Luna Solomon

Personal information
- Born: 1994 (age 30–31) Eritrea

Sport
- Sport: Sports shooting

= Luna Solomon =

Eritrean sport-shooter

Luna Solomon (born 1994) is an Eritrean sport shooter who now lives in Switzerland after fleeing Eritrea. She competed at both the 2020 Summer Olympics and 2024 Summer Olympics as part of the International Olympic Committee (IOC) Refugee Olympic Team.

== Early life ==
Solomon was born in 1994. She has eight siblings. In December 2014, she fled Eritrea due to conflict and human rights abuses. Solomon did not tell her family that she planned to leave; she traveled with several neighbors and had no passport. The group crossed the Libyan Desert, which was a difficult journey that took ten days and during which there was very little to eat or drink, and Solomon said that "a lot of people died on the way". She then crossed the Mediterranean Sea to Italy in a small boat. Her father died after she arrived in Europe, and Solomon became depressed and regretted leaving Eritrea and her family.

She arrived in Switzerland in 2015. After three years, she received official refugee status.

== Shooting career ==
Solomon wanted to begin a sport after arriving in Switzerland. She took up sport shooting through the Make a Mark project, founded by Italian three-time Olympic gold medallist Niccolò Campriani. The project reaches out to refugees in Lausanne and trains them to try to reach the minimum qualifying score in the 10m air rifle event. At first, Solomon struggled to understand the project, as she only understood shooting to be for the purpose of killing people and had not previously encountered sports shooting. It took her three months to be comfortable with shooting. She said that Campriani was patient and supportive.

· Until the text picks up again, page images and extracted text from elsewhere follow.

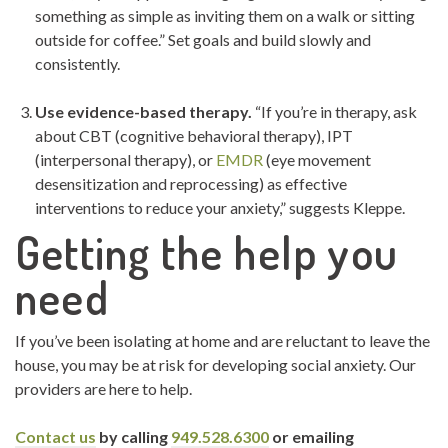
something as simple as inviting them on a walk or sitting
outside for coffee.” Set goals and build slowly and
consistently.
Use evidence-based therapy.
“If you’re in therapy, ask
about CBT (cognitive behavioral therapy), IPT
(interpersonal therapy), or
EMDR
(eye movement
desensitization and reprocessing) as effective
interventions to reduce your anxiety,” suggests Kleppe.
Getting the help you
need
If you’ve been isolating at home and are reluctant to leave the
house, you may be at risk for developing social anxiety. Our
providers are here to help.
Contact us
by calling
949.528.6300
or emailing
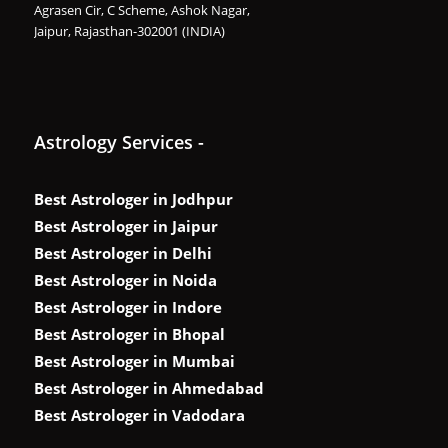
Agrasen Cir, C Scheme, Ashok Nagar,
Jaipur, Rajasthan-302001 (INDIA)
Astrology Services -
Best Astrologer in Jodhpur
Best Astrologer in Jaipur
Best Astrologer in Delhi
Best Astrologer in Noida
Best Astrologer in Indore
Best Astrologer in Bhopal
Best Astrologer in Mumbai
Best Astrologer in Ahmedabad
Best Astrologer in Vadodara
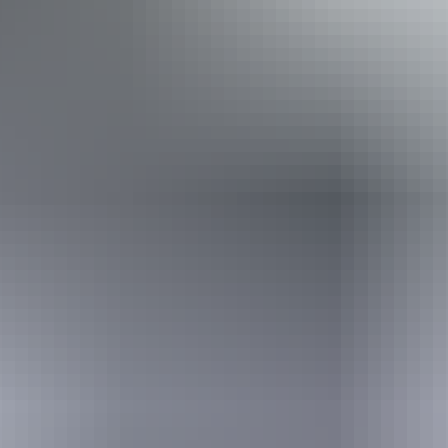
few steps but who would benefit from fixtures to aid
balance. (This includes people using walking frames and
mobility aids) Caters for people with high support needs
who travel with a support person.
Book now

Solomon began training four days a week and found that it gave her self-confidence. She said of shooting, "In sport I have finally found peace. On the range, there is just me, my thoughts, my hopes and my target."

She qualified for the 2020 Olympics and competed in the 10m air rifle event with Campriani as her coach. Solomon was last of the fifty competing shooters at the Olympics in her event. She said that other sports shooters at the event approached her to offer encouragement.

In 2023, she competed in the 2023 World Championships, where she placed 139th.

It was announced in May 2024 that Solomon would be competing as part of the Refugee Olympic Team in the 2024 Olympic Games. In June, she competed at the World Cup in Munich. Later in the year, she competed in the women's 10m air rifle event at the Olympics and finished in 43rd place.

==Private life==
Solomon lives in Lausanne, Switzerland and has a son born in 2020.